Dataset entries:

+===+

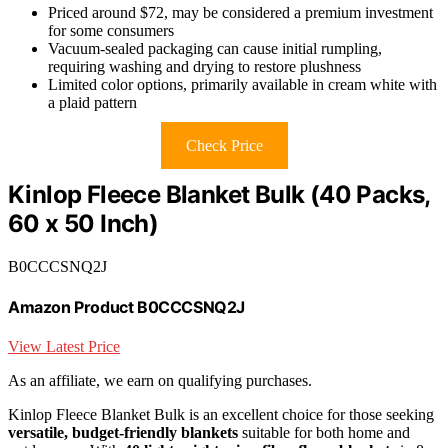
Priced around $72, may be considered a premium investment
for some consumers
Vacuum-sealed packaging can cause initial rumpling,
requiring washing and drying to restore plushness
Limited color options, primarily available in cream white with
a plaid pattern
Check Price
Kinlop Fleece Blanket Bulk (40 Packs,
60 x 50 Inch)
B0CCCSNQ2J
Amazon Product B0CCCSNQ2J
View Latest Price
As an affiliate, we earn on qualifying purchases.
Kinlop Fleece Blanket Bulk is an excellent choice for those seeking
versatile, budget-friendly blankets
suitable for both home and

+===+

» **Exercise**
Return all of the data exactly as written, and drop the pictures.

» **Solution to this task**
Priced around $72, may be considered a premium investment
for some consumers
Vacuum-sealed packaging can cause initial rumpling,
requiring washing and drying to restore plushness
Limited color options, primarily available in cream white with
a plaid pattern
Check Price
Kinlop Fleece Blanket Bulk (40 Packs,
60 x 50 Inch)
B0CCCSNQ2J
Amazon Product B0CCCSNQ2J
View Latest Price
As an affiliate, we earn on qualifying purchases.
Kinlop Fleece Blanket Bulk is an excellent choice for those seeking
versatile, budget-friendly blankets
suitable for both home and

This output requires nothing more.